The sun radiates huge quantities of energy into the surrounding space, and the tiny fraction intercepted by the Earth's atmosphere, 150 million km away, is nonetheless equivalent to about 15,000 times humanity's present rate of use of fossil and nuclear fuels. Even though approximately one-third of the intercepted energy is reflected away by the atmosphere before reaching the earth's surface, this still means that a continuous and virtually inexhaustible flow of power amounting to 10,000 times our current rate of consumption of conventional fuels is available in principle to human civilisation.
Solar energy, when it enters our buildings, warms and illuminates them to a significant extent. When buildings are specifically designed to take full advantage of the sun's radiation, their needs for additional heating and for artificial lighting can be further reduced.
Solar power can also be harnessed by using solar collectors to produce hot water for washing or space heating in buildings.
Such collectors are in widespread use in sunny countries such as Israel and Greece, but are also quite widely used in less sunny places such as Austria.
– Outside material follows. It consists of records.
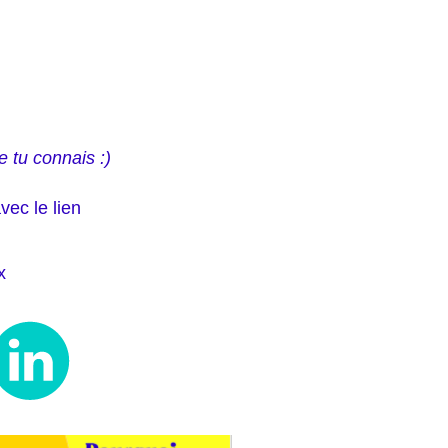
e tu connais :)
vec le lien
x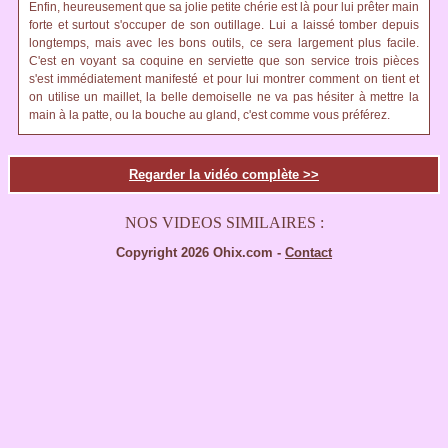
Enfin, heureusement que sa jolie petite chérie est là pour lui prêter main
forte et surtout s'occuper de son outillage. Lui a laissé tomber depuis
longtemps, mais avec les bons outils, ce sera largement plus facile.
C'est en voyant sa coquine en serviette que son service trois pièces
s'est immédiatement manifesté et pour lui montrer comment on tient et
on utilise un maillet, la belle demoiselle ne va pas hésiter à mettre la
main à la patte, ou la bouche au gland, c'est comme vous préférez.
Regarder la vidéo complète >>
NOS VIDEOS SIMILAIRES :
Copyright 2026 Ohix.com -
Contact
Even in cloudy Britain there are more than 40,000 roof-top solar water heating systems.
The roof of this solar house in Oxford has a grid-linked 4 kW array of photovoltaic panels. These generate enough electricity to supply its annual requirements, plus a surplus which is used to provide part of the power to run a small electric car. The roof also incorporates a 5 m2 array of solar water heating panels which provide three-quarters of the house's hot water requirements. The house is well-insulated and includes a conservatory that contributes 'passive' solar energy to space heating in Spring and Autumn, supplemented by a natural gas boiler and a small wood-burning stove used on very cold days.
In regions such as Southern California, where solar radiation levels are more than twice those of the UK and skies are clearer, the sun's rays are strong enough to make it practicable to generate high-temperature steam using arrays of concentrating mirrors. The steam can then be used to power a turbine that drives a generator to produce electricity (Figure 30).
Harnessing solar energy to provide electricity directly involves the use of a different and more sophisticated technology called solar photovoltaics (PV). Photovoltaic 'modules' are made of specially-prepared layers of semi-conducting materials (usually silicon) that generate electricity when photons of sunlight fall upon them. Arrays of PV modules are normally mounted on the roofs or facades of buildings, providing some or all of their electricity needs (Figures 29 and 31).
Photovoltaic technology is growing very rapidly and several countries have initiated major development and demonstration programmes. Germany, for example, plans to install 100,000 PV roofs and building facades by the end of 2003.
The 3500 m2 solar office building at the Doxford International Business Park near Sunderland in the UK incorporates 646 m2 of photovoltaic modules. These have a peak power output of 73 kW and generate some 55,000 kWh of electricity per year. The building is well insulated and uses passive solar design to maximise the use of natural daylight and to minimise space heating and air conditioning needs. It is also designed for natural ventilation and night-time cooling
Photovoltaics may well make a significant contribution to world needs in coming decades, but at present its share of world consumption is extremely small. This is mainly due to the very high cost of PV modules, which are currently produced in relatively small quantities. Studies have shown that if the annual output of the manufacturing plants that produce PV modules were increased by a factor of about 20, the cost of PV-generated electricity could be reduced to a point at which it would be competitive with electricity from conventional sources in many industrialised countries.